The tone set by these great mentors carries through to the whole culture of the conference, where senior people attended the poster sessions, sat with students at lunches and dinners, and schmoozed at the plentiful open-bar mixers. For example, on the first full day of the conference, there was an afternoon poster session that started at 4:30 (we had been in back-to-back sessions since 8:30). This session was preceded by an hour-long poster-teaser session in which grad students and post-docs got up and presented 60-second (and, as Andrew Read noted, not one nanosecond more) teasers of their posters. Bear in mind, this session was entirely comprised of students and post-docs. It was striking that essentially every seat in the house was occupied and all the major players were present. The teasers were great – many were very funny, including a haiku apparently written by a triatomine bug and translated to us by Princeton EEB student Jennifer Peterson.

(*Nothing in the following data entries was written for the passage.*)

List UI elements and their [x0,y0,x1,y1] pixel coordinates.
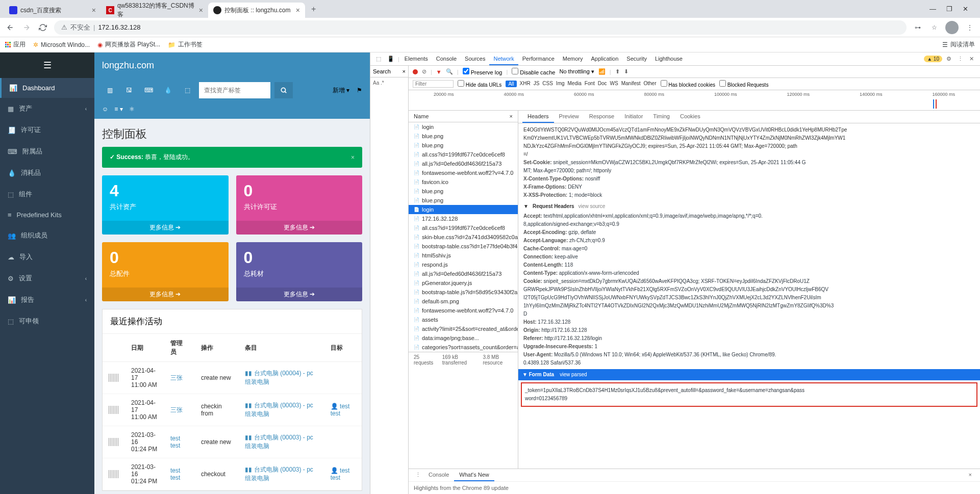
network-request-row[interactable]: 📄fontawesome-webfont.woff2?v=4.7.0 [409,306,518,315]
more-icon[interactable]: ⋮ [956,56,965,62]
close-icon[interactable]: × [296,6,300,14]
filter-chip[interactable]: Media [568,81,582,87]
forward-button[interactable] [21,22,32,33]
new-tab-button[interactable]: + [305,5,322,14]
item-link[interactable]: 台式电脑 (00003) - pc组装电脑 [245,434,313,450]
card-more-link[interactable]: 更多信息 ➔ [102,221,229,235]
sidebar-item[interactable]: ⬚可申领 [0,310,94,332]
network-request-row[interactable]: 📄blue.png [409,132,518,141]
network-request-row[interactable]: 📄all.js?id=0efed60df4636f215a73 [409,159,518,168]
card-more-link[interactable]: 更多信息 ➔ [102,288,229,301]
filter-chip[interactable]: CSS [542,81,553,87]
network-request-row[interactable]: 📄respond.js [409,260,518,269]
filter-chip[interactable]: Other [644,81,657,87]
network-request-row[interactable]: 📄all.css?id=199fdf677ce0dce6cef8 [409,223,518,232]
devtools-tab[interactable]: Sources [461,53,489,65]
download-icon[interactable]: ⬇ [624,68,629,75]
card-more-link[interactable]: 更多信息 ➔ [236,288,363,301]
sidebar-item[interactable]: ▦资产‹ [0,98,94,119]
network-request-row[interactable]: 📄login [409,122,518,132]
hide-data-urls-checkbox[interactable]: Hide data URLs [458,80,501,88]
search-input[interactable] [199,82,270,98]
sidebar-item[interactable]: ⌨附属品 [0,141,94,162]
filter-input[interactable] [413,80,454,88]
new-dropdown[interactable]: 新增 ▾ [333,86,349,95]
bookmark-item[interactable]: ◉网页播放器 PlaySt... [97,40,160,49]
wifi-icon[interactable]: 📶 [598,68,606,75]
filter-chip[interactable]: JS [534,81,540,87]
network-request-row[interactable]: 📄login [409,205,518,214]
devtools-tab[interactable]: Lighthouse [651,53,687,65]
blocked-requests-checkbox[interactable]: Blocked Requests [719,80,768,88]
record-button[interactable] [413,69,418,74]
sidebar-item[interactable]: 🧾许可证 [0,119,94,141]
apps-button[interactable]: 应用 [5,40,26,49]
network-request-row[interactable]: 📄activity?limit=25&sort=created_at&order… [409,324,518,333]
sidebar-item[interactable]: ⬚组件 [0,184,94,205]
devtools-tab[interactable]: Console [432,53,461,65]
bookmark-item[interactable]: ✲Microsoft Windo... [33,41,90,48]
network-request-row[interactable]: 📄pGenerator.jquery.js [409,278,518,288]
back-button[interactable] [5,22,15,33]
warning-badge[interactable]: ▲ 10 [924,56,942,62]
filter-dropdown[interactable]: ≡ ▾ [114,106,122,113]
profile-avatar[interactable] [945,21,959,34]
drawer-tab[interactable]: Console [423,469,454,481]
clear-button[interactable]: ⊘ [422,68,426,75]
sidebar-toggle-button[interactable]: ☰ [0,53,94,78]
network-request-row[interactable]: 📄172.16.32.128 [409,214,518,223]
close-icon[interactable]: × [92,6,96,14]
devtools-close-icon[interactable]: ✕ [966,56,977,62]
network-request-row[interactable]: 📄assets [409,315,518,324]
network-request-row[interactable]: 📄blue.png [409,141,518,150]
detail-tab[interactable]: Initiator [619,111,648,123]
settings-icon[interactable]: ⚙ [943,56,954,62]
admin-link[interactable]: 三张 [170,374,183,381]
devtools-tab[interactable]: Elements [400,53,432,65]
drawer-tab[interactable]: What's New [454,469,494,481]
close-button[interactable]: ✕ [963,5,968,13]
network-request-row[interactable]: 📄favicon.ico [409,177,518,187]
network-request-row[interactable]: 📄bootstrap-table.css?id=1e77fde04b3f4243… [409,242,518,251]
browser-tab-active[interactable]: 控制面板 :: longzhu.com × [208,3,305,18]
request-headers-section[interactable]: ▼ Request Headers view source [523,202,975,211]
close-icon[interactable]: × [403,68,406,74]
network-timeline[interactable]: 20000 ms40000 ms60000 ms80000 ms100000 m… [409,90,980,111]
detail-tab[interactable]: Timing [648,111,675,123]
devtools-tab[interactable]: Memory [559,53,587,65]
network-request-row[interactable]: 📄html5shiv.js [409,251,518,260]
detail-tab[interactable]: Cookies [675,111,706,123]
sidebar-item[interactable]: ≡Predefined Kits [0,205,94,225]
item-link[interactable]: 台式电脑 (00003) - pc组装电脑 [245,466,313,482]
network-request-row[interactable]: 📄data:image/png;base... [409,333,518,343]
detail-tab[interactable]: Headers [522,111,554,123]
network-request-row[interactable]: 📄bootstrap-table.js?id=58d95c93430f2ae33… [409,288,518,297]
sidebar-item[interactable]: 👥组织成员 [0,225,94,246]
maximize-button[interactable]: ❐ [946,5,952,13]
device-icon[interactable]: 📱 [385,56,397,62]
filter-chip[interactable]: WS [610,81,618,87]
network-request-row[interactable]: 📄fontawesome-webfont.woff2?v=4.7.0 [409,168,518,177]
password-key-icon[interactable]: ⊶ [913,22,923,33]
devtools-tab[interactable]: Application [587,53,623,65]
upload-icon[interactable]: ⬆ [615,68,620,75]
reload-button[interactable] [38,22,48,33]
filter-chip[interactable]: XHR [520,81,531,87]
sidebar-item[interactable]: 📊报告‹ [0,289,94,310]
save-icon[interactable]: 🖫 [121,83,137,98]
search-button[interactable] [274,82,293,98]
detail-tab[interactable]: Response [584,111,620,123]
network-request-row[interactable]: 📄default-sm.png [409,297,518,306]
network-request-row[interactable]: 📄categories?sort=assets_count&order=asc&… [409,343,518,352]
filter-chip[interactable]: Doc [598,81,607,87]
network-request-row[interactable]: 📄blue.png [409,196,518,205]
devtools-tab[interactable]: Security [622,53,651,65]
bookmark-star-icon[interactable]: ☆ [929,22,939,33]
address-bar[interactable]: ⚠ 不安全 | 172.16.32.128 [54,20,907,35]
network-request-row[interactable]: 📄skin-blue.css?id=2a741dd3409582c0af69 [409,232,518,242]
share-icon[interactable]: ⚛ [129,106,135,113]
admin-link[interactable]: 三张 [170,406,183,413]
item-link[interactable]: 台式电脑 (00003) - pc组装电脑 [245,402,313,418]
hdd-icon[interactable]: ⬚ [180,83,195,98]
browser-tab[interactable]: csdn_百度搜索 × [4,3,101,18]
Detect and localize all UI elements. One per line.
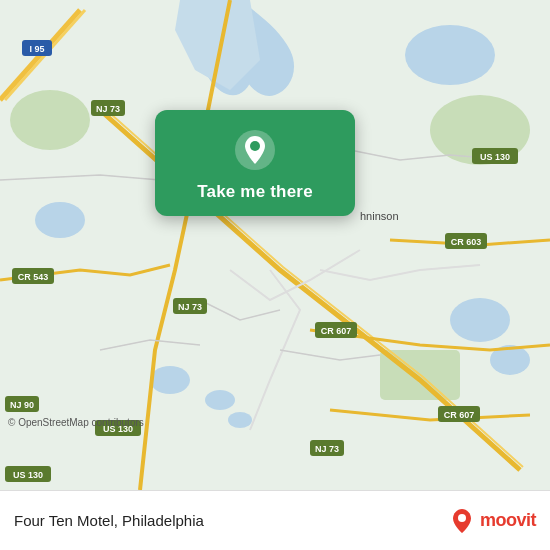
svg-text:hninson: hninson [360,210,399,222]
svg-point-38 [458,514,466,522]
svg-text:NJ 73: NJ 73 [315,444,339,454]
svg-point-1 [405,25,495,85]
svg-text:CR 607: CR 607 [321,326,352,336]
location-name: Four Ten Motel, Philadelphia [14,512,440,529]
moovit-logo: moovit [448,507,536,535]
svg-point-5 [150,366,190,394]
take-me-there-label: Take me there [197,182,313,202]
moovit-brand-label: moovit [480,510,536,531]
svg-text:CR 607: CR 607 [444,410,475,420]
svg-point-6 [205,390,235,410]
svg-point-37 [250,141,260,151]
svg-text:US 130: US 130 [13,470,43,480]
svg-text:I 95: I 95 [29,44,44,54]
svg-text:CR 543: CR 543 [18,272,49,282]
take-me-there-button[interactable]: Take me there [155,110,355,216]
map-container: I 95 NJ 73 NJ 73 NJ 73 CR 543 CR 603 CR … [0,0,550,490]
svg-text:US 130: US 130 [480,152,510,162]
svg-text:NJ 90: NJ 90 [10,400,34,410]
svg-point-4 [35,202,85,238]
bottom-bar: Four Ten Motel, Philadelphia moovit [0,490,550,550]
svg-text:NJ 73: NJ 73 [178,302,202,312]
svg-point-2 [450,298,510,342]
svg-point-7 [228,412,252,428]
svg-point-10 [10,90,90,150]
svg-text:CR 603: CR 603 [451,237,482,247]
map-attribution: © OpenStreetMap contributors [8,417,144,428]
moovit-pin-icon [448,507,476,535]
location-pin-icon [233,128,277,172]
svg-text:NJ 73: NJ 73 [96,104,120,114]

After the teasers, the conference went en masse to the fancy new Millenium Science Complex (it turns out that Pete Hudson has physical capital projects in addition to human capital ones!). There, participants milled about the 150 posters. After spending quite a bit of time doing this – and dutifully getting pictures of all my lab with their posters – I thought to check the time and realized it was nearly 6:30. The poster session had been going for two hours and nearly everyone was still there, including all the luminaries. It helped that there was free beer. I tweeted my amazement at this realization:

That is, in fact, Princeton's Bryan Grenfell moving fast in the middle of the picture, apparently making a bee-line for Michigan's Aaron King. Andrew Read is in the far background, talking to a poster-presenter (he has that posture).

Scientific highlights for me included Caroline Buckee's talk about measuring mobility in the context of malaria transmission in Kenya and Derek Cummings's talk on the Fluscape Project to measure spatial heterogeneity in influenza transmission in China. I am a long-time fan of this project and it's nice to see the great work that has come out of it. These talks were right in my wheelhouse of interest, but there were plenty other cool ones including Britt Koskella's talk on the dynamics of bacteria and phage on tree leaves.

Stanford was exceedingly well represented at this conference. My lab had no fewer than five posters. Ashley Hazel presented on her work with Carl Simon on modeling gonorrhea transmission dynamics in Kaokoland, Namibia. Whitney Bagge presented her work on remote-sensing of rodent-borne disease in Kenya. Alejandro Feged presented work on the transmission dynamics of malaria in the Colombian Amazon among the indigenous Nukak people. Laura Bloomfield presented her remote sensing and spatial analysis work from our project on the spillover of primate retroviruses in Western Uganda. I closed things out with a minimalist poster on simple graphical models for multiple attractors in vector-borne disease dynamics in multi-host ecologies. In addition to my lab group, Giulio De Leo (with whom I have been running a weekly disease ecology workshop at Woods since winter quarter) was there, helping to bridge all sorts of structural holes in our collective collaboration graphs.

The other thing that comes out of these meetings, especially more intimate ones like EEID, is some actual work on collaborative projects. I managed to find some time to sit down and discuss plans with collaborators as well as do some shameless recruitment for my planned re-submission of the Stanford Biodemography Workshops. I'm really excited about some of these collaborations, including one that brings together my two major areas of interest: biodemography and life history theory and infectious disease ecology.

Oh, and I'm convinced that there must be an interpretive dance component to the Ph.D. exam in the Grenfell lab. This is certainly the most parsimonious explanation for much of what I saw Wednesday night.